一段の円高リスクに注意する必要がありますが、一方で、92.60〜93.10の間には、94.60〜95.10と同じくらい強い下値抵抗ポイントとなっており、一旦下抜けても押し戻される可能性の高いところです。
92円割れを見ない限りはこのレベルでの突っ込み売りに注意したいところです。下値攻めに失敗すれば94.10〜94.40近辺までの戻りは無理がないと見ています。
短期的には95円台に値を戻さない限りは、ドルの下落幅拡大の可能性に注意する必要があります。
ユーロ円が116円台の強い抵抗ポイントにあること、豪ドル円も58−9円の重要ポイントにあることも、売り急ぎに注意する必要を示しています。現状は円高リスクは高いものの、一両日はクロス円も売り急がず様子を見てもいいでしょう。
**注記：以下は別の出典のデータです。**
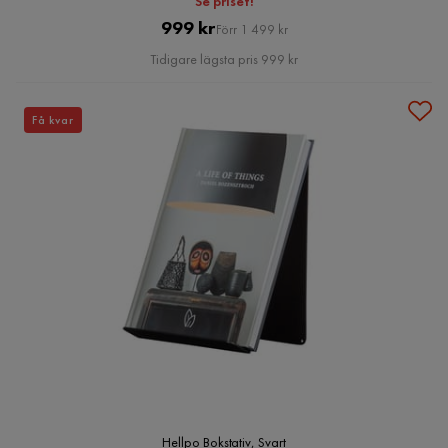
Se priset!
Pris
Original
999 kr
Förr 1 499 kr
Pris
Tidigare lägsta pris 999 kr
Få kvar
Hellpo Bokstativ, Svart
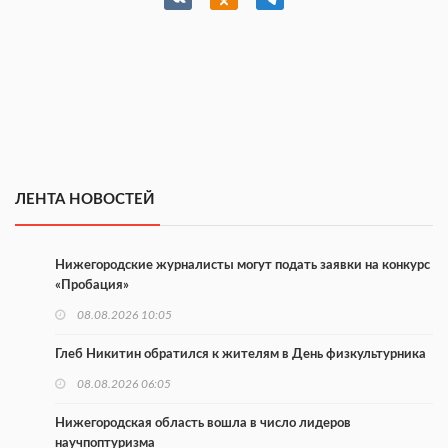
ЛЕНТА НОВОСТЕЙ
Нижегородские журналисты могут подать заявки на конкурс
«Пробация»
08.08.2026 10:05
Глеб Никитин обратился к жителям в День физкультурника
08.08.2026 06:05
Нижегородская область вошла в число лидеров
научпоптуризма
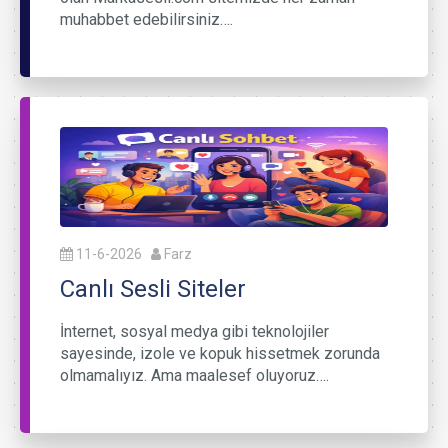
muhabbet edebilirsiniz….
11-6-2026
Farz
Canlı Sesli Siteler
İnternet, sosyal medya gibi teknolojiler
sayesinde, izole ve kopuk hissetmek zorunda
olmamalıyız. Ama maalesef oluyoruz….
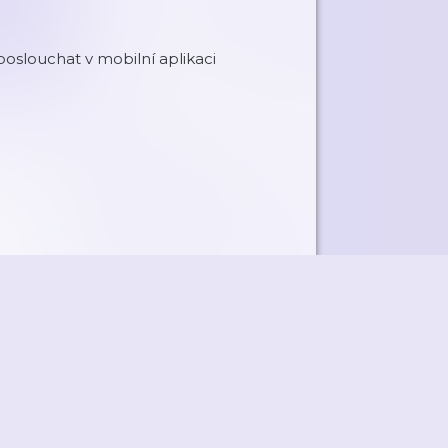
oslouchat v mobilní aplikaci
ky
Přidat podcast
RSS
ドル円は強い下値抵抗ポイントである94.60〜95.00を下抜け始めています。
94.60の抵抗を守っている状態にあるので、現在の現レベルは突っ込み売りせずに暫し様子を見たいところですが、直近の日足が極線となって極まった状態にあるだけに、新たな動きに注意が必要です。
短期トレンドは円高リスクにより注意する必要があります。
クロス/円も下値トライの動きが強まっていますが、ユーロ/円の118−119円、豪ドル円の59-60円台、カナダ/円の74−75円台は強い抵抗ゾーンとして働くポイントで、ドル円が93円でも下抜けない限りは、簡単には下抜けないでしょう。